AOL says ad revenue no impact on net

AOL Time Warner's America Online unit said accounting transactions for advertising revenues between 2000 and 2002 were appropriate and accounting for them differently would have had no impact on profits.

AOL Time Warner's America Online unit said accounting transactions for advertising revenues between 2000 and 2002 were appropriate and accounting for them differently would have had no impact on profits.

The company was reacting to a report in the Washington Post this morning which said America Online boosted advertisement revenue through a series of unconventional deals from 2000 to 2002, before and after its merger with Time Warner Inc.

The deals cited by the paper comprised less than 2% of AOL's revenues during the period in question, AOL said in a statement.

"Accounting for them (the transactions cited in the report) differently would have had no impact on the company's net income," it said.

The Washington Post said AOL converted legal disputes into ad deals.
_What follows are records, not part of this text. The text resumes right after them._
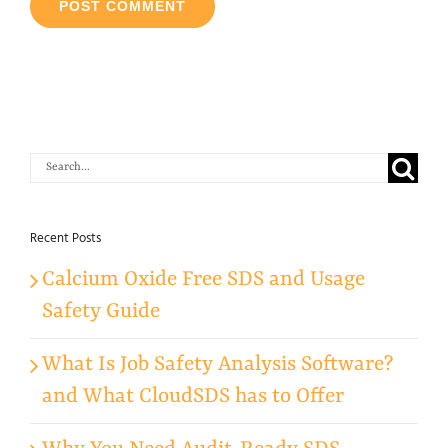
Search
for:
Recent Posts
Calcium Oxide Free SDS and Usage
Safety Guide
What Is Job Safety Analysis Software?
and What CloudSDS has to Offer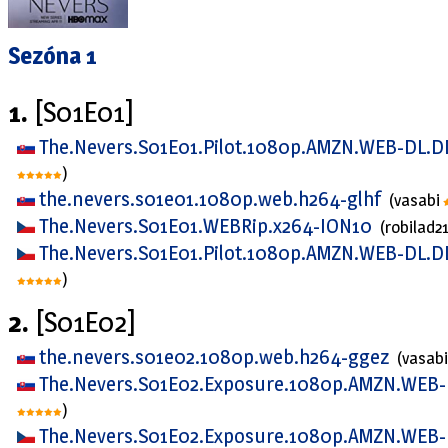
Sezóna 1
1.
[S01E01]
The.Nevers.S01E01.Pilot.1080p.AMZN.WEB-DL.D
)
the.nevers.s01e01.1080p.web.h264-glhf
(vasabi
The.Nevers.S01E01.WEBRip.x264-ION10
(robilad2
The.Nevers.S01E01.Pilot.1080p.AMZN.WEB-DL.D
)
2.
[S01E02]
the.nevers.s01e02.1080p.web.h264-ggez
(vasab
The.Nevers.S01E02.Exposure.1080p.AMZN.WEB-
)
The.Nevers.S01E02.Exposure.1080p.AMZN.WEB-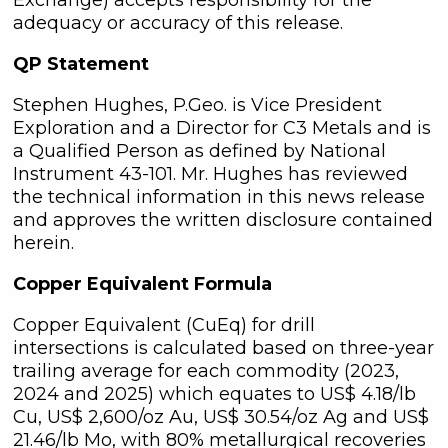
adequacy or accuracy of this release.
QP Statement
Stephen Hughes, P.Geo. is Vice President
Exploration and a Director for C3 Metals and is
a Qualified Person as defined by National
Instrument 43-101. Mr. Hughes has reviewed
the technical information in this news release
and approves the written disclosure contained
herein.
Copper Equivalent Formula
Copper Equivalent (CuEq) for drill
intersections is calculated based on three-year
trailing average for each commodity (2023,
2024 and 2025) which equates to US$ 4.18/lb
Cu, US$ 2,600/oz Au, US$ 30.54/oz Ag and US$
21.46/lb Mo, with 80% metallurgical recoveries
It negotiated a shift in revenue from one division to another, bolstering its online business.

It sold advertisements on behalf of eBay Inc, booking the sale of eBay's ads as AOL's own revenue, and bartered advertisements for computer equipment in a deal with Sun Microsystems Inc.

AOL also counted stock rights as advertisement and commerce revenue in a deal with a Las Vegas firm called PurchasePro.com Inc.

AOL also found ways to turn the dot-com collapse to its advantage, renegotiating long-term ad contracts it risked losing into short-term gains that boosted its quarterly revenue, the Post said.

AOL said this morning accounting for all the transactions in the Post report was "appropriate and in accordance with GAAP."

AOL's auditors Ernst & Young reviewed all but one of these transactions at the time they were accounted for, it said.

Since the report, Ernst & Young has confirmed in writing that the accounting and related financial statement disclosure for all the transactions were appropriate, it said.

Separately, a AOL Time Warner spokesman declined to comment on a the Wall Street Journal report that the he company's board is meeting today and is likely to discuss the elevation of Home Box Office chairman Jeffrey Bewkes and Time Inc chairman Don Logan.

The spokesman also made no comment on rumours chief operating officer Robert Pittman is set to quit.